Momentum in the US is ongoing. After strong 2Q growth, output numbers and labour market improvements point to a continued solid recovery. This is also currently a support factor on a global basis. Growth in 2Q14 stood at a 4.2% q-o-q seasonally adjusted annualised rate (SAAR), significantly recovering from the decline of 2.1% in 1Q14. It is not clear yet at which pace this momentum will continue in 2H14, but it is forecast that the recovery will continue at a higher level than in 1H14. Given the experience of the past year’s political challenges over budgetary and debt ceiling issues, some uncertainty for next year’s growth also comes from possible consequences of the mid-term elections in November and the potential need for renewal of the current debt ceiling in mid-March 2015 at the latest, when the current agreement on the suspension of the US debt ceiling will end again.

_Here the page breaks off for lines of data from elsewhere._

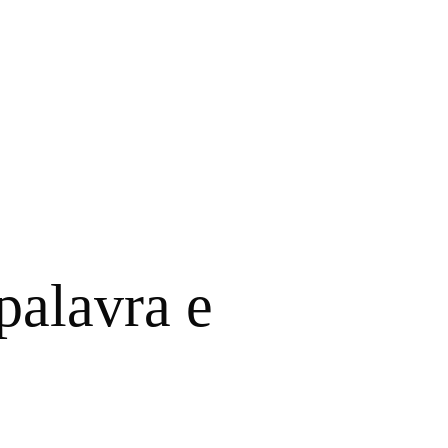
palavra e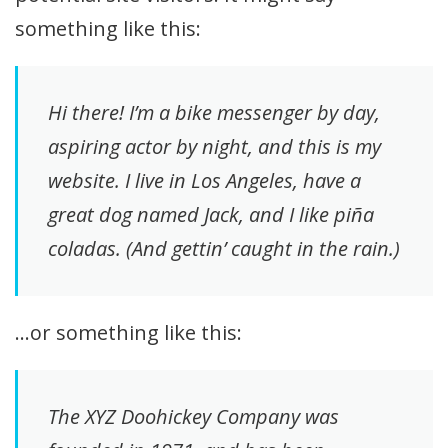
something like this:
Hi there! I’m a bike messenger by day,
aspiring actor by night, and this is my
website. I live in Los Angeles, have a
great dog named Jack, and I like piña
coladas. (And gettin’ caught in the rain.)
…or something like this:
The XYZ Doohickey Company was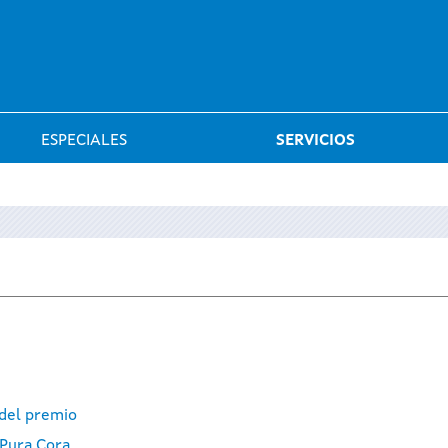
Saltar al menú
ESPECIALES
SERVICIOS
 del premio
 Pura Cora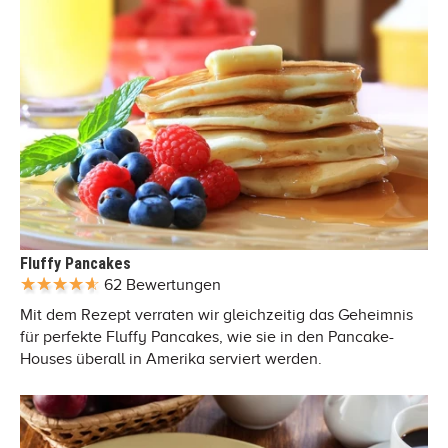
Fluffy Pancakes
62 Bewertungen
Mit dem Rezept verraten wir gleichzeitig das Geheimnis
für perfekte Fluffy Pancakes, wie sie in den Pancake-
Houses überall in Amerika serviert werden.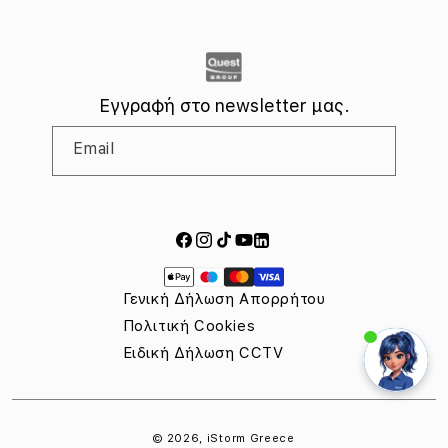
Πληροφορίες της Apple για το EU Data Act
Κανονισμός (ΕΕ) 2023/1542 σχετικά με τις μπαταρίες
Εγγραφή στο newsletter μας.
Email
Facebook
Instagram
TikTok
YouTube
LinkedIn
Τρόποι
πληρωμής
Γενική Δήλωση Απορρήτου
Πολιτική Cookies
Ειδική Δήλωση CCTV
© 2026,
iStorm Greece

The labour market has significantly improved over the past months, and the latest batch of data largely confirms this trend. The unemployment rate fell to 5.9% in September compared to 6.1% in August. Non-farm payrolls in September grew by 248,000, after an upwardly revised 180,000 in August. The share of long-term unemployed rose slightly again to 31.9% from a rate of 31.2% in August. Another soft spot in the labour market is the fact that the participation rate remained at a low level of only 62.7%, barely changing from the rate of 62.8% seen in August.
The housing market continues recovering, but at a slowing pace. Prices rose by 4.4% y-o-y in July, as reported by the Federal Housing Finance Agency. This is clearly a lower level when compared with previous months. Prices have therefore recovered more than 20% since they bottomed out in 2011. Existing home sales have continued declining on a yearly basis. They fell by 5.3% y-o-y in August, after a decline of 4.5% y-o-y in July. Positively, vacancy rates declined for both homeowner properties and rentals, and growth in housing inventory has been almost flat in the past months.
Consumer confidence retraced somewhat. The Conference Board consumer confidence index fell back to 86.0 in September from 93.4 in August, which marked the highest level since December 2007. The purchasing manager’s index (PMI) for the manufacturing sector, as provided by the Institute of Supply Management (ISM), has also come back slightly. It was recorded at 56.6 in September, after 59.0 in August, and 57.1 in July. The ISM for the services sector also fell slightly, dropping to a level of 58.6, compared to 59.6 in August and 58.7 in July, all high levels. While some upside potential is becoming visible, the GDP growth forecast remains unchanged at 2.1% in 2014. The 2015 growth expectation also remains unchanged at 2.6%, given that some uncertainties about the pace of the economic momentum prevail.